Pressure fall-off test was performed in this well by injecting water for a period of time, followed by pressure fall-off test. Pressure transient data analysis results are shown in Fig. 15, in which the results showed average permeability of 75 md for the naturally fractured formation. The Formation Micro Imaging (FMI) Log data acquired after the well drilling using water-based mud was also studied. The results for fracture distribution, fracture aperture and fracture porosity are shown in Table 3 and Figs. 16, 17 and 18. The data processing results in this well-showed average fracture porosity of 0.3 %, average matrix block size of 0.93 ft, and average fracture aperture of 0.1 mm. Using welltest permeability and image log fracture spacing and aperture as input data into Eq. (10), it resulted in fracture permeability of 174,000 md.

Fig. 15
figure 15

Pressure transient testing analysis and results

Table 3 Natural fractures data summary
Fig. 16
figure 16

Fracture distribution data from Image Log processing results (Net reservoir thickness 57 ft)

Fig. 17
figure 17

Fracture porosity data from Image Log processing results

Fig. 18
figure 18

Fracture aperture data from Image Log Processing Results

It should be noted that in this case, the image log fracture parameters might be different compared with fracture parameters during the pressure transient testing. Injection of water prior to pressure fall-off test may have increased aperture of natural fractures in the water invaded reservoir zone around wellbore (over estimating actual fracture permeability from welltest data). In the case of pressure drawdown followed by pressure build-up, the results for fracture permeability might be different.

Conclusions

  • Natural fractures in the tight formations make significant contribution on production, and therefore it is essential to estimate their dynamic characteristics.
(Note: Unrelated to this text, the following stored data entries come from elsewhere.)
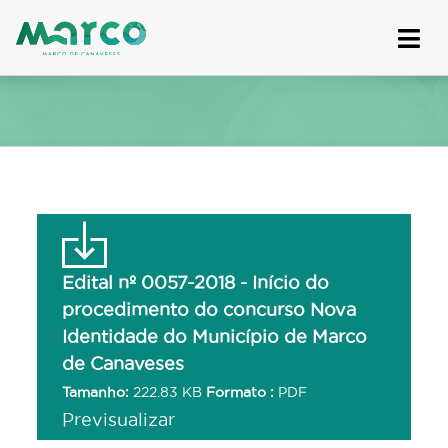
Skip
to
content
Edital nº 0057-2018 - Início do
procedimento do concurso Nova
Identidade do Município de Marco
de Canaveses
Tamanho:
222.83 KB
Formato :
PDF
Previsualizar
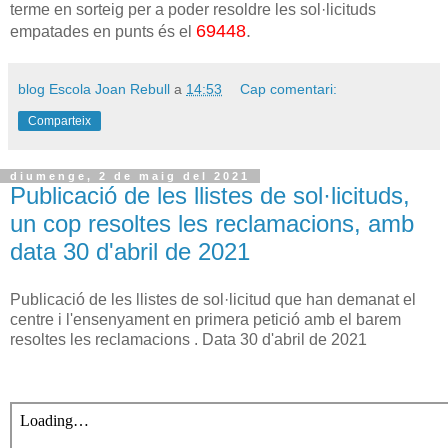
terme en sorteig per a poder resoldre les sol·licituds
69448
.
empatades en punts és el
blog Escola Joan Rebull
a
14:53
Cap comentari:
Comparteix
diumenge, 2 de maig del 2021
Publicació de les llistes de sol·licituds,
un cop resoltes les reclamacions, amb
data 30 d'abril de 2021
Publicació de les llistes de sol·licitud que han demanat el
centre i l'ensenyament en primera petició amb el barem
resoltes les reclamacions . Data 30 d'abril de 2021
  • In tight formations, due to the weak reservoir response to pressure disturbance, the interporosity flow coefficient and fracture storativity coefficients might not be possible.

  • Welltesting analysis in tight gas reservoirs has uncertainties and may not directly provide characterisation of fracture dynamic parameters such as fracture storativity and interporosity flow coefficient.
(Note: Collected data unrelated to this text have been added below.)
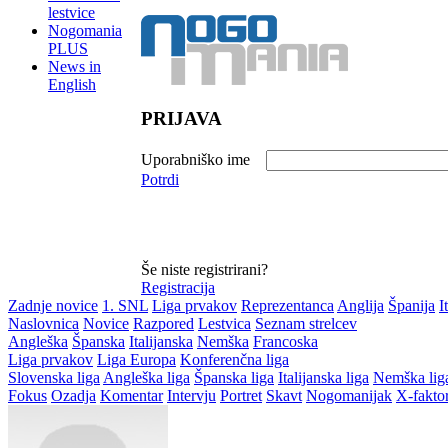
lestvice
Nogomania
PLUS
News in
English
PRIJAVA
Uporabniško ime
Potrdi
Še niste registrirani?
Registracija
Zadnje novice
1. SNL
Liga prvakov
Reprezentanca
Anglija
Španija
I
Naslovnica
Novice
Razpored
Lestvica
Seznam strelcev
Angleška
Španska
Italijanska
Nemška
Francoska
Liga prvakov
Liga Europa
Konferenčna liga
Slovenska liga
Angleška liga
Španska liga
Italijanska liga
Nemška lig
Fokus
Ozadja
Komentar
Intervju
Portret
Skavt
Nogomanijak
X-fakto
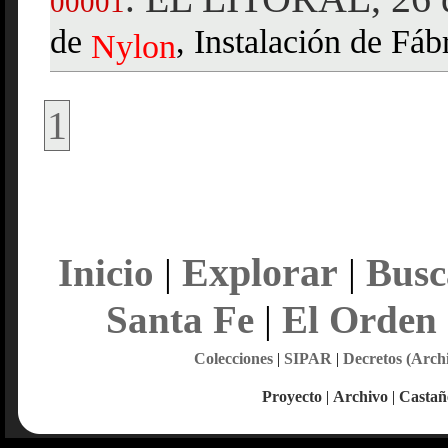
00001
de
, Instalación de Fáb
Nylon
1
Explorar
Inicio
|
|
Busc
Santa Fe
|
El Orden
Colecciones
|
SIPAR
|
Decretos (Arch
Proyecto
|
Archivo
|
Castañ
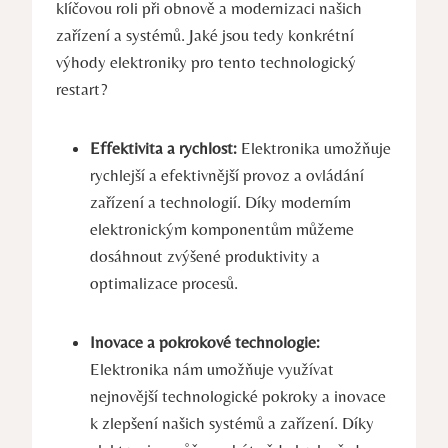
klíčovou roli při obnově a modernizaci našich
zařízení a systémů. Jaké jsou tedy konkrétní
výhody elektroniky pro tento technologický
restart?
Effektivita a rychlost:
Elektronika umožňuje
rychlejší a efektivnější provoz a ovládání
zařízení a technologií. Díky moderním
elektronickým komponentům můžeme
dosáhnout zvýšené produktivity a
optimalizace procesů.
Inovace a pokrokové technologie:
Elektronika nám umožňuje využívat
nejnovější technologické pokroky a inovace
k zlepšení našich systémů a zařízení. Díky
  • Welltest permeability is mainly controlled by fracture permeability, matrix block size and fracture aperture, and it is not very sensitive to matrix permeability, matrix and fracture compressibilities, and matrix and fracture porosities.

  • In addition to petrophysical evaluation, results that provide important input for welltest analysis of conventional reservoirs, image log data are needed in welltest analysis of naturally fractured tight gas reservoirs.

  • Using welltest permeability and image log fracture spacing and aperture, by considering average permeability based on the thickness of fracture and matrix layers, the proposed method can provide reliable first guess estimation of average fracture permeability for reservoir simulation studies.